Namibian Government recognises Phoenix Project work

Kenneth Matengu;   Judith Hall; Dr Nangolo Mbumba;   Colin Riordan

Kenneth Matengu; Judith Hall; Dr Nangolo Mbumba; Colin Riordan

The University’s Phoenix Project has been recognised by the Namibian Government after creating more than 38 joint projects in the country.

Vice-Chancellor Professor Colin Riordan met the Vice-President of Namibia and other senior members of the Namibian Government on a recent visit to consolidate the growing partnership.

The Phoenix Project, which began in 2014, is a collaboration between Cardiff University and the University of Namibia (UNAM).

The impact of Phoenix has been recognised at national level, and received praise from the Namibian Government.
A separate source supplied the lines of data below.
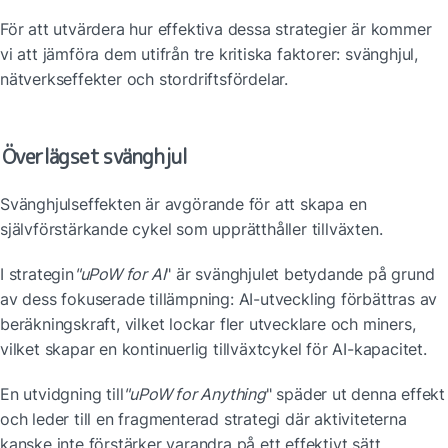
För att utvärdera hur effektiva dessa strategier är kommer 
vi att jämföra dem utifrån tre kritiska faktorer: svänghjul, 
nätverkseffekter och stordriftsfördelar.
Överlägset svänghjul
Svänghjulseffekten är avgörande för att skapa en 
självförstärkande cykel som upprätthåller tillväxten. 
I strategin
"uPoW for AI
" är svänghjulet betydande på grund 
av dess fokuserade tillämpning: AI-utveckling förbättras av 
beräkningskraft, vilket lockar fler utvecklare och miners, 
vilket skapar en kontinuerlig tillväxtcykel för AI-kapacitet. 
En utvidgning till
"uPoW for Anything
" späder ut denna effekt 
och leder till en fragmenterad strategi där aktiviteterna 
kanske inte förstärker varandra på ett effektivt sätt. 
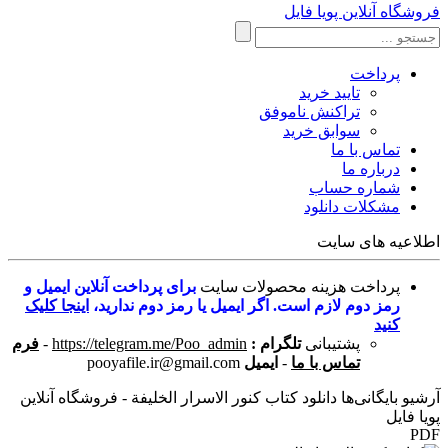
فروشگاه آنلاین پویا فایل
پرداخت
تایید خرید
تراکنش ناموفق
سوابق خرید
تماس با ما
درباره ما
شماره حساب
مشکلات دانلود
اطلاعیه های سایت
پرداخت هزینه محصولات سایت
برای پرداخت آنلاین ایمیل و
رمز دوم لازم است. اگر ایمیل یا رمز دوم ندارید،
اینجا کلیک
کنید
پشتیبانی
تلگرام :
https://telegram.me/Poo_admin
-
فرم
تماس با ما
-
ایمیل
pooyafile.ir@gmail.com
آرشیو بایگانی‌ها دانلود کتاب کنور الاسرار الخلیفة - فروشگاه آنلاین
پویا فایل
PDF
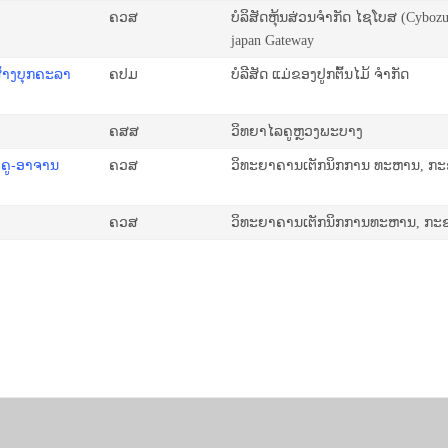
ຄວສ
ບໍລິສັດຫຸ້ນສ່ວນຈຳກັດ ໄຊໂບສ (Cybozu
japan Gateway
ສ້າງບຸກຄະລາ
ຄປມ
ບໍລີສັດ ແມ່ຂອງປູກຕົ້ນໄມ້ ຈໍາກັດ
ຄສສ
ວິທຍາໄລຄູຫຼວງພະບາງ
 ຄູ-ອາຈານ
ຄວສ
ວິທະຍາຄານເຕັກນິກການ ທະຫານ, ກະ
ຄວສ
ວິທະຍາຄານເຕັກນິກການທະຫານ, ກະຊ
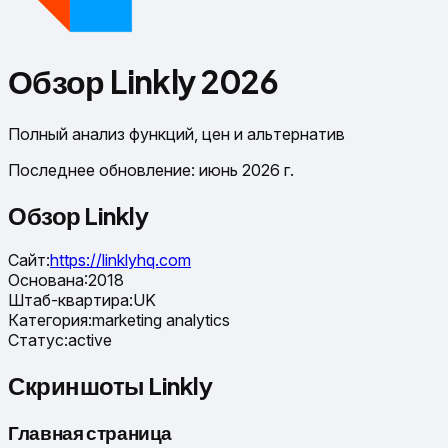
Обзор Linkly 2026
Полный анализ функций, цен и альтернатив
Последнее обновление: июнь 2026 г.
Обзор Linkly
Сайт
:
https://linklyhq.com
Основана
:
2018
Штаб-квартира
:
UK
Категория
:
marketing analytics
Статус
:
active
Скриншоты Linkly
Главная страница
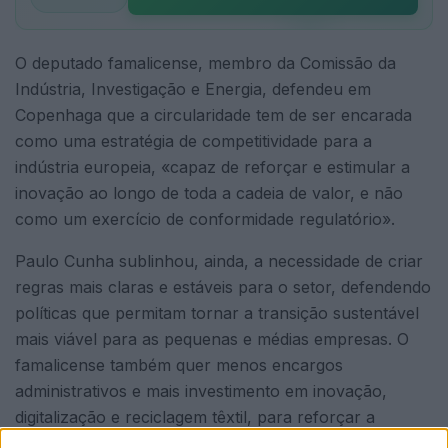
O deputado famalicense, membro da Comissão da
Indústria, Investigação e Energia, defendeu em
Copenhaga que a circularidade tem de ser encarada
como uma estratégia de competitividade para a
indústria europeia, «capaz de reforçar e estimular a
inovação ao longo de toda a cadeia de valor, e não
como um exercício de conformidade regulatório».
Paulo Cunha sublinhou, ainda, a necessidade de criar
regras mais claras e estáveis para o setor, defendendo
políticas que permitam tornar a transição sustentável
mais viável para as pequenas e médias empresas. O
famalicense também quer menos encargos
administrativos e mais investimento em inovação,
digitalização e reciclagem têxtil, para reforçar a
competitividade da indústria europeia. «O grande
Professor Riordan visited the Office of the Chancellor, who is also the Vice-President of Namibia, HE Dr Nangolo Mbumba; the Minister of Health, Hon Dr Kalumbi Shangula; and the International Relations Minister, Hon Netumbo Nandi-Ndaitwah.

He also met his counterpart at UNAM, Professor Kenneth Matengu.

Phoenix has also brought significant benefits to Wales, with Cardiff University staff and students, alongside professionals from other sectors, making the most of learning and development opportunities.

The project’s work now covers more than 38 individual activities in Namibia and the focus has shifted to tackling some of Namibia’s national challenges.

New major activities include:

  • The Great Green Wall of Namibia: combating desertification in Namibia through indigenous reforestation.
  • Implementation of social science research to control a Hepatitis E outbreak in Namibia.
  • An electronic patient record system for Namibia.
  • The introduction of Continuous Professional Development for doctors and nurses practising in northern Namibia.
  • The Cardiff Trauma Pack, which is manufactured in Namibia: saving lives on roads.
  • Grant writing training: teaching academics how to attract international research grants.

Past successes includes:

  • Providing specialist training to doctors, nurses and midwives.
  • Boosting mathematics knowledge among future scientists.
  • Supporting local languages.
  • Developing communities of software enthusiasts.
  • Saving lives following road accidents.
  • Boosting aspirations of young learners.
  • Improving study skills.
  • Boosting e-learning.
  • Improving human rights awareness.

“The true value of the project is best measured through impact,” said Phoenix Project leader Professor Judith Hall.

Phoenix collaborates closely with UNAM on a wide range of activities including education, health, communication and science. It supports the Welsh Government’s Wales for Africa programme.